GOAL OF THE EXERCISE: Every line below must be copied as written, except for pictures.

DATA EXCERPT:
Content starts

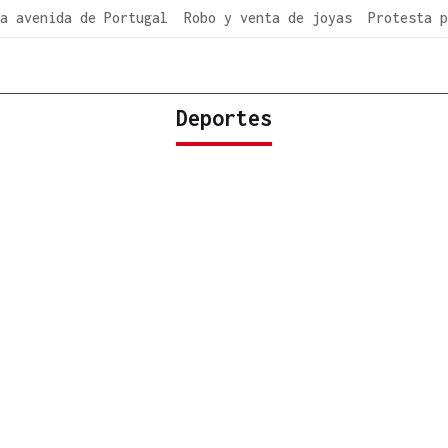
a avenida de Portugal
Robo y venta de joyas
Protesta p
Deportes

Content ends

SOLUTION TO THIS PROBLEM:
a avenida de Portugal
Robo y venta de joyas
Protesta p
Deportes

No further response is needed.